The longest single uninterrupted train journey currently possible on Earth - doener
https://twitter.com/Rainmaker1973/status/1201960916495077377
======
itcrowd
1) Claim in tweet: "This is the longest single uninterrupted train journey
currently possible on Earth."

My counter claims:

1a) it is not a "single" journey (multiple transfers) which leads to 1b) it is
not "uninterrupted" (multiple transfers). 1c) It is also not the longest
journey possible because you can take many longer paths through Europe
(mentioned in the comments of the tweet).

2) The submitted URL links to Twitter which in turn links to an article [1]
with some numbers (cost estimations etc.)

[1] [https://basementgeographer.com/the-longest-train-ride-in-
the...](https://basementgeographer.com/the-longest-train-ride-in-the-world/)

------
mark_l_watson
That would be fantastic as long as there is good service all the way.
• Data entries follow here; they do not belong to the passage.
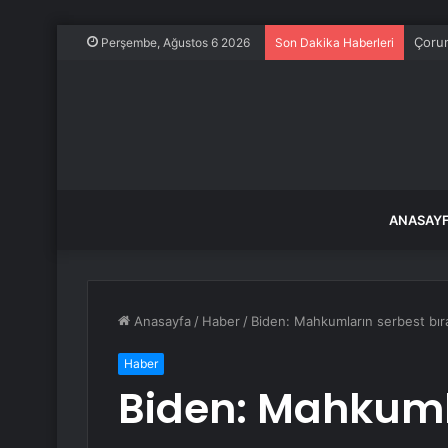
Çorum
Perşembe, Ağustos 6 2026
Son Dakika Haberleri
ANASAY
Anasayfa
/
Haber
/
Biden: Mahkumların serbest bıra
Haber
Biden: Mahkuml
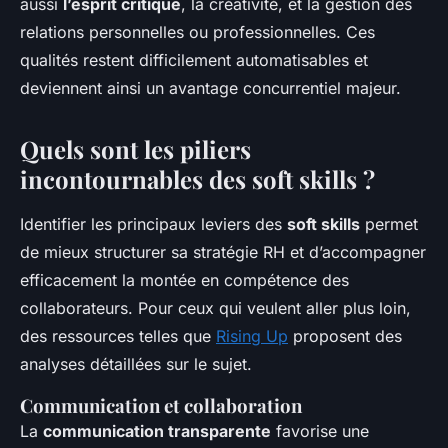
aussi
l’esprit critique
, la créativité, et la gestion des
relations personnelles ou professionnelles. Ces
qualités restent difficilement automatisables et
deviennent ainsi un avantage concurrentiel majeur.
Quels sont les piliers
incontournables des soft skills ?
Identifier les principaux leviers des
soft skills
permet
de mieux structurer sa stratégie RH et d’accompagner
efficacement la montée en compétence des
collaborateurs. Pour ceux qui veulent aller plus loin,
des ressources telles que
Rising Up
proposent des
analyses détaillées sur le sujet.
Communication et collaboration
La
communication transparente
favorise une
When I was in high school I took a train with my older brother from the the US
border to the Guatemala border, about 3000 miles. That was in the late 1960s,
that train does not run anymore.

------
taejo
What definition of "uninterrupted" and "longest" are being used here?

------
xenonite
tldr: the train journey starts in Porto (Portugal), stops in Paris, Cologne,
Warsaw, Moscow, Beijing, Hanoi, and ends in Ho Chi Minh City (Vietnam). Total
distance is 17.000 km, and the journey takes 275 hours (12 days).